In the method for generating the point contact enveloping worm pair by the involute spiral dual-generating surface, the tooth number z of the involute helical gear cutter 4 is given₄And the number z of heads of the involute cylinder worm tool 3₃Determining the number z of heads of the enveloping worm 1 according to design requirements₁And number z of teeth of worm wheel 2₂The transmission ratio i of the cutting tooth meshing transmission of the involute helical gear cutter primary enveloping ring surface worm and the cutting tooth meshing transmission of the involute cylindrical worm cutter primary enveloping worm gear₁₄、i₂₃Then, the number z of the heads of the enveloping worm 1 is determined₁Less than the head number z of the involute cylinder worm tool 3₃Number of teeth z of worm wheel 2₂Number of teeth z smaller than involute helical gear cutter 4₄。

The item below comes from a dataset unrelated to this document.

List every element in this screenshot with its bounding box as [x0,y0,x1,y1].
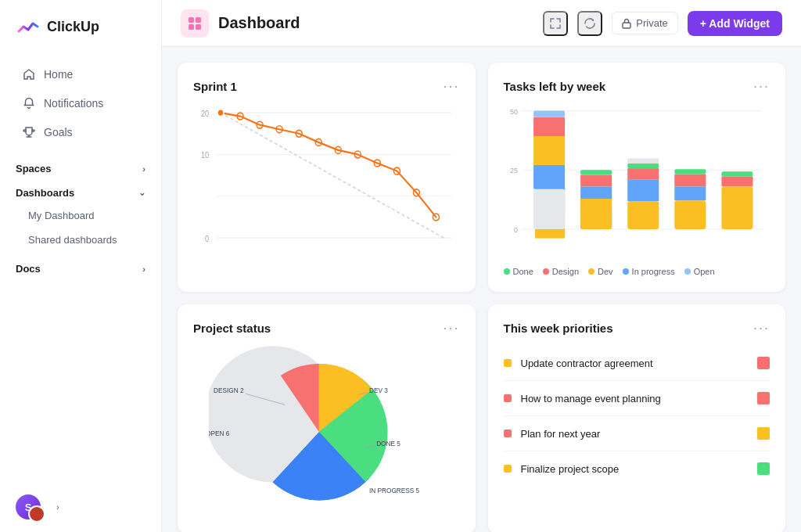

In the method for generating the point contact enveloping worm gear pair by the involute spiral double-generating surface, the first axial intersection angle sigma is designed in the cutting tooth meshing transmission of the involute helical gear cutter primary enveloping worm gear and the cutting tooth meshing transmission of the involute cylindrical worm gear cutter primary enveloping worm gear₁₄90 DEG and second axis intersection angle sigma₂₃90 deg. corresponding to third axis intersection angle sigma₁₂Determining sigma₁₂＝90°。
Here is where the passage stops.